:: WHAT YOU WILL DO ::
Search the entries below for the string "projeto" and copy the lines that hold it.
-- DATASET RECORDS follows --
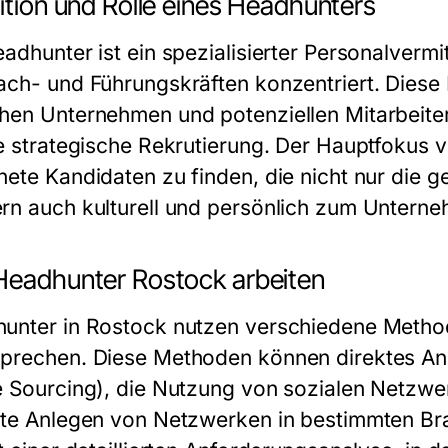
ition und Rolle eines Headhunters
eadhunter ist ein spezialisierter Personalvermi
ach- und Führungskräften konzentriert. Diese E
hen Unternehmen und potenziellen Mitarbeiter
ie strategische Rekrutierung. Der Hauptfokus 
nete Kandidaten zu finden, die nicht nur die g
rn auch kulturell und persönlich zum Untern
Headhunter Rostock arbeiten
unter in Rostock nutzen verschiedene Methode
prechen. Diese Methoden können direktes A
e Sourcing), die Nutzung von sozialen Netzw
lte Anlegen von Netzwerken in bestimmten Br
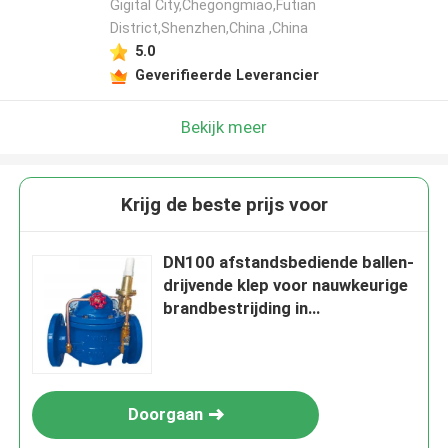
Gigital City,Chegongmiao,Futian
District,Shenzhen,China ,China
5.0
Geverifieerde Leverancier
Bekijk meer
Krijg de beste prijs voor
DN100 afstandsbediende ballen-
drijvende klep voor nauwkeurige
brandbestrijding in
noodsituaties
Doorgaan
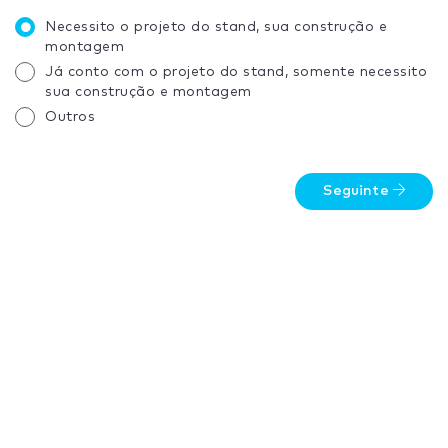
Necessito o projeto do stand, sua construção e
montagem
Já conto com o projeto do stand, somente necessito
sua construção e montagem
Outros
Seguinte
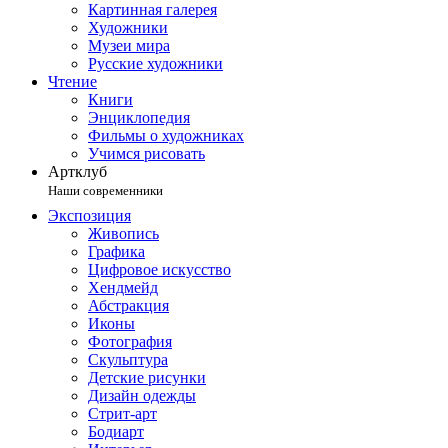
Картинная галерея
Художники
Музеи мира
Русские художники
Чтение
Книги
Энциклопедия
Фильмы о художниках
Учимся рисовать
Артклуб
Наши современники
Экспозиция
Живопись
Графика
Цифровое искусство
Хендмейд
Абстракция
Иконы
Фотография
Скульптура
Детские рисунки
Дизайн одежды
Стрит-арт
Бодиарт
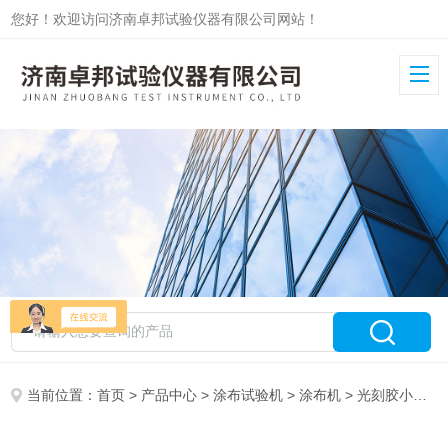
您好！欢迎访问济南卓邦试验仪器有限公司网站！
当前位置：
首页
>
产品中心
>
涂布试验机
>
涂布机
> 光刻胶小型刮涂机ZB-TB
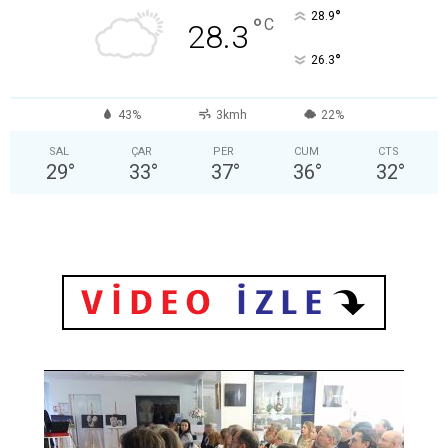
°
28.9
°
C
28.3
°
26.3
43%
3kmh
22%
SAL
ÇAR
PER
CUM
CTS
29
°
33
°
37
°
36
°
32
°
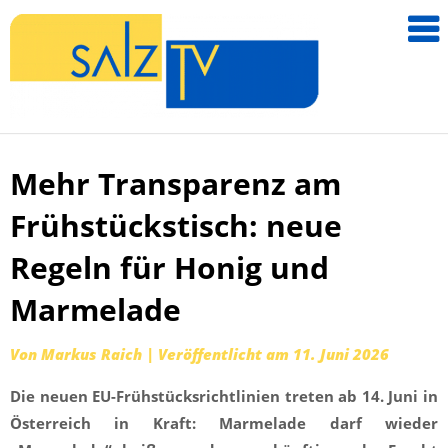
salzTV –
Nachricht
aus dem
Salzkamm
Mehr Transparenz am
Zum
Inhalt
Frühstückstisch: neue
springen
Regeln für Honig und
Marmelade
Von
Markus Raich
|
Veröffentlicht am
11. Juni 2026
Die neuen EU-Frühstücksrichtlinien treten ab 14. Juni in
Österreich in Kraft: Marmelade darf wieder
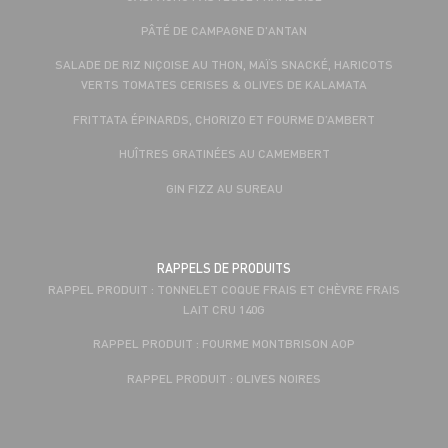
PÂTÉ DE CAMPAGNE D'ANTAN
SALADE DE RIZ NIÇOISE AU THON, MAÏS SNACKÉ, HARICOTS
VERTS TOMATES CERISES & OLIVES DE KALAMATA
FRITTATA ÉPINARDS, CHORIZO ET FOURME D’AMBERT
HUÎTRES GRATINÉES AU CAMEMBERT
GIN FIZZ AU SUREAU
RAPPELS DE PRODUITS
RAPPEL PRODUIT : TONNELET COQUE FRAIS ET CHÈVRE FRAIS
LAIT CRU 140G
RAPPEL PRODUIT : FOURME MONTBRISON AOP
RAPPEL PRODUIT : OLIVES NOIRES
-- DATASET RECORDS concluded --
:: WRITTEN RESPONSE ::
Necessito o projeto do stand, sua construção e
Já conto com o projeto do stand, somente necessito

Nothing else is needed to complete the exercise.